One thing is sure, any market researcher will tell you that as Austin densifies, it is also becoming more neighborhood-based. For starters, traffic is a bitch. Most folks would pick waterboarding over trying to drive from Allandale to East Austin at rush hour. Although both neighborhoods are well within the urban core and separated by less than eight miles, driving there on any given weeknight can take close to an hour. Apart from cycling – and who wants to show up to a formal restaurant dripping with sweat? – there are no better transportation options. This effectively decreases the pool of patrons a restaurant can attract. In economic terms, in order to stay in business, restaurants must rely on the repeat business of neighborhood regulars. And to attract regulars, restaurants must set their price point at a level that an average individual or family can afford on more than just special occasions. So clearly cost is an issue, but probably not the only issue.

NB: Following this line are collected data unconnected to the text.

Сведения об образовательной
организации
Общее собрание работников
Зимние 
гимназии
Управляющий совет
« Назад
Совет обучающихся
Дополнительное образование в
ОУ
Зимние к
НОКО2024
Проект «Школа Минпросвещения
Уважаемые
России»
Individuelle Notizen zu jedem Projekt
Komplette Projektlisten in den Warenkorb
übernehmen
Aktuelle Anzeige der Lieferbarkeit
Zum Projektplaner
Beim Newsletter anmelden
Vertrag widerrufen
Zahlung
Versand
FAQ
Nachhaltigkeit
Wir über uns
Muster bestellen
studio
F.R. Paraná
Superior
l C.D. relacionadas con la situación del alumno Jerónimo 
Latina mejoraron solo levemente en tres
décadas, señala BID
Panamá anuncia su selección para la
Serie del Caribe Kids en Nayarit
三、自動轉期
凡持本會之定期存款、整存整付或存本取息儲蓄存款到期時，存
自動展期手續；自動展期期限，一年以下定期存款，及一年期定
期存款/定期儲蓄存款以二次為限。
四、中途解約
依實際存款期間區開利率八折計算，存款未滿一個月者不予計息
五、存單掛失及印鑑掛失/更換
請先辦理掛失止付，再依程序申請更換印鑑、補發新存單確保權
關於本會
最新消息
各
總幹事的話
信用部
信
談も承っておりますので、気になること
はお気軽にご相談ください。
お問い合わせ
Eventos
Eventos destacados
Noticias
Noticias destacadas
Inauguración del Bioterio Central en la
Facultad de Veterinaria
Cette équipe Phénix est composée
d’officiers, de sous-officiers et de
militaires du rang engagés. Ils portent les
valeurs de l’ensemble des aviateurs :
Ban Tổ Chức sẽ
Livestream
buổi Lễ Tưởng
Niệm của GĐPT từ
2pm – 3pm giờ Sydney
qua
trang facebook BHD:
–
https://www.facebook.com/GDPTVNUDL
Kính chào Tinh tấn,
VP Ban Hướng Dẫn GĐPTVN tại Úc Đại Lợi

In the food industry, a combination of income, consumer tastes, and demographics drive demand. With respect to taste, I actually don't believe Austin diners are less foodie than in other big cities. Indeed the success of places like Odd Duck or Launderette suggest that Austin diners are not just interested in food innovation, but are willing to wait in long lines to get it. What makes these places different from, say, the former Congress or Gardner is that they come not just with a more accessible price tag, they also have a mix-and-match menu style, along with a more casual service style that appeals to a broad audience. Let's face it, who really wants to be tethered to a chair for a 10-course formal meal served by a gaggle of white-gloved waiters?
Approachability is the latest buzzword of the dining scene here; and it encapsulates everything from price to decor, and service. A report on Austin's food industry indicates that the local food scene is rapidly becoming an important element in the tourism sector. The strongest allure for outsiders, the report concludes, is the way that certain local restaurants reflect Austin's hip, indie style. Austin food is smart, creative, and stylish. However, it is not formal.

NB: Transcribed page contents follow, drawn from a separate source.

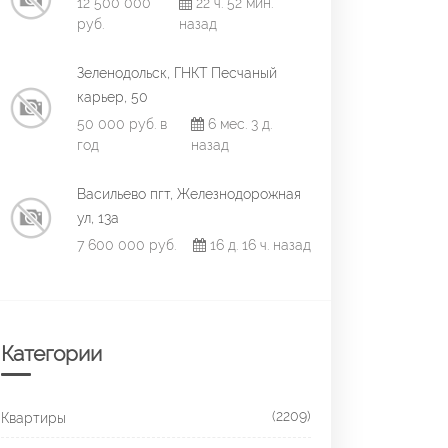
12 500 000
22 ч. 52 мин.
руб.
назад
Зеленодольск, ГНКТ Песчаный
карьер, 50
50 000 руб. в
6 мес. 3 д.
год
назад
Васильево пгт, Железнодорожная
ул, 13а
7 600 000 руб.
16 д. 16 ч. назад
Категории
(2209)
Квартиры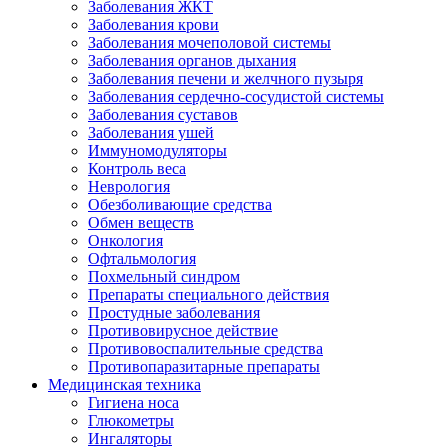
Заболевания ЖКТ
Заболевания крови
Заболевания мочеполовой системы
Заболевания органов дыхания
Заболевания печени и желчного пузыря
Заболевания сердечно-сосудистой системы
Заболевания суставов
Заболевания ушей
Иммуномодуляторы
Контроль веса
Неврология
Обезболивающие средства
Обмен веществ
Онкология
Офтальмология
Похмельный синдром
Препараты специального действия
Простудные заболевания
Противовирусное действие
Противовоспалительные средства
Противопаразитарные препараты
Медицинская техника
Гигиена носа
Глюкометры
Ингаляторы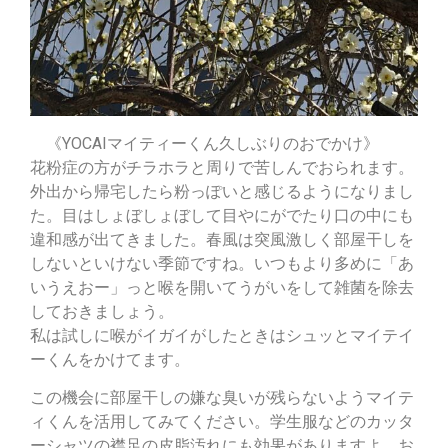
《YOCAIマイティーくん久しぶりのおでかけ》
花粉症の方がチラホラと周りで苦しんでおられます。
外出から帰宅したら粉っぽいと感じるようになりまし
た。目はしょぼしょぼして目やにがでたり口の中にも
違和感が出てきました。春風は突風激しく部屋干しを
しないといけない季節ですね。いつもより多めに「あ
いうえおー」っと喉を開いてうがいをして雑菌を除去
しておきましょう。
私は試しに喉がイガイがしたときはシュッとマイテイ
ーくんをかけてます。
この機会に部屋干しの嫌な臭いが残らないようマイテ
ィくんを活用してみてください。学生服などのカッタ
ーシャツの襟足の皮脂汚れにも効果がありますよ。お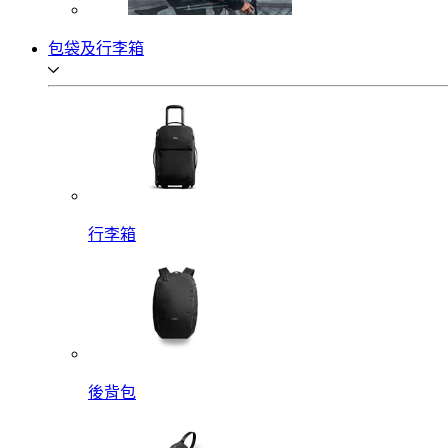
包袋及行李箱
行李箱
後背包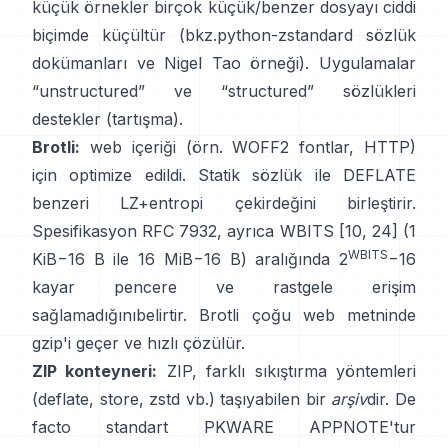
küçük örnekler birçok küçük/benzer dosyayı ciddi
biçimde küçültür (bkz.
python-zstandard sözlük
dokümanları
ve
Nigel Tao örneği
). Uygulamalar
“unstructured” ve “structured” sözlükleri
destekler
(tartışma)
.
Brotli:
web içeriği (örn. WOFF2 fontlar, HTTP)
için optimize edildi. Statik sözlük ile DEFLATE
benzeri LZ+entropi çekirdeğini birleştirir.
Spesifikasyon
RFC 7932
, ayrıca WBITS [10, 24] (1
WBITS
KiB−16 B ile 16 MiB−16 B) aralığında 2
−16
kayar pencere ve
rastgele erişim
sağlamadığını
belirtir. Brotli çoğu web metninde
gzip'i geçer ve hızlı çözülür.
ZIP konteyneri:
ZIP, farklı sıkıştırma yöntemleri
(deflate, store, zstd vb.) taşıyabilen bir
arşiv
dir. De
facto standart PKWARE APPNOTE'tur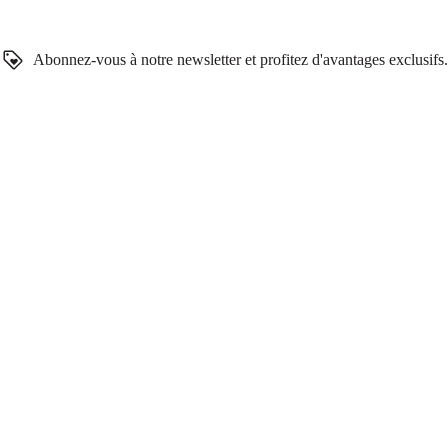
Abonnez-vous à notre newsletter et profitez d'avantages exclusifs.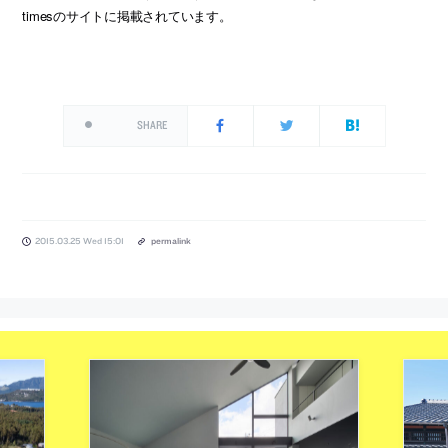
timesのサイトに掲載されています。
SHARE
2015.03.25 Wed 15:01
permalink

Gardner's Wiseheart believes that there will always be a place for formal fine dining, serving residents and tourists alike, but for the moment there seems to be a limit to the number this town can sustain. The former Gardner space has been repackaged as Chicon. With Chicon, Wiseheart and his partners lowered the price point, they opened up and brightened the space to give it a neighborhood feel – in short, made it more approachable. Although it is still too soon to say whether Chicon will be more successful than its predecessor, so far the change has been positive. It may simply be that formal fine dining is not Austin's brand.